The proliferative index (PI) of human breast cancer as obtained by flow cytometry.

作者信息

Haag D, Goerttler K, Tschahargane C

出版信息

Pathol Res Pract. 1984 Mar;178(4):315-22. doi: 10.1016/S0344-0338(84)80020-5.

Abstract

As known from previous reports, the DNA synthesis fraction of mammary carcinoma cells is correlated with the course of the disease and response to adjuvant therapy. Quantitative parameters of the proliferative activity can be determined by the classic 3HTdR-labelling technique as well as by the more rapid flow cytometric (FCM) DNA analysis. The values of DNA-cytometric S-phase fractions in breast cancers reported up to now were consistently higher than those obtained by the 3HTdR labelling index (LI). This discrepancy was surmounted in the present study by corrections for systemic errors of the method. The fractions of cells in stages of the cell cycle as well as the DNA indices (DI) in 155 cases of primary resectable breast cancers were analyzed by DNA flow cytometry. The patients were aged between 24 and 88 years. As indicated by a bimodal age distribution with a decrease at age 60, the patient population was a representative of the generally known breast cancer incidence. 54% of the patients had aneuploid tumor cells with preferences of DNA indices 1.6 and 2.0. In the remaining 46%, no cell populations with deviating DNA content could be detected, in part possibly due to very small differences beyond the limits of detection. No correlations were found between age, menopausal status, histologic type of tumors, tumor size, fractions in stages of the cell cycle and proliferative index (PI = S + G2 + M in %), except a significant correlation between the S-phase fractions and the (G2 + M)-phase fractions in a ratio of approximately 1.(ABSTRACT TRUNCATED AT 250 WORDS)

摘要

如先前报道所知,乳腺癌细胞的DNA合成分数与疾病进程及辅助治疗反应相关。增殖活性的定量参数可通过经典的3HTdR标记技术以及更快速的流式细胞术(FCM)DNA分析来确定。到目前为止报道的乳腺癌DNA细胞计量S期分数值一直高于通过3HTdR标记指数(LI)获得的值。
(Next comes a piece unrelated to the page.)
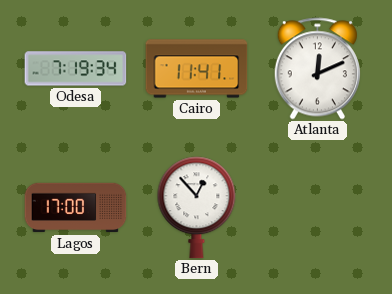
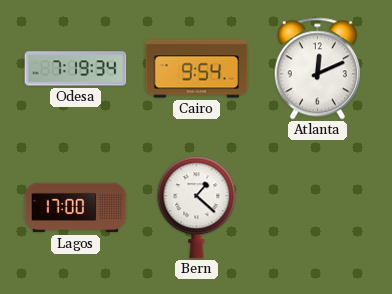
Cairo: 11:41 -> 9:54
Bern: 12:53 -> 1:22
本研究通过对该方法系统误差的校正克服了这一差异。通过DNA流式细胞术分析了155例原发性可切除乳腺癌病例的细胞周期各阶段细胞分数以及DNA指数(DI)。患者年龄在24至88岁之间。年龄分布呈双峰状,60岁时有所下降,表明该患者群体代表了普遍已知的乳腺癌发病率。54%的患者有非整倍体肿瘤细胞,DNA指数偏好为1.6和2.0。在其余46%的患者中,未检测到DNA含量有偏差的细胞群体,部分可能是由于差异非常小超出了检测限。除了S期分数与(G2 + M)期分数之间存在约1的显著相关性外,未发现年龄、绝经状态、肿瘤组织学类型、肿瘤大小、细胞周期各阶段分数与增殖指数(PI = S + G2 + M,以%计)之间存在相关性。(摘要截断于250字)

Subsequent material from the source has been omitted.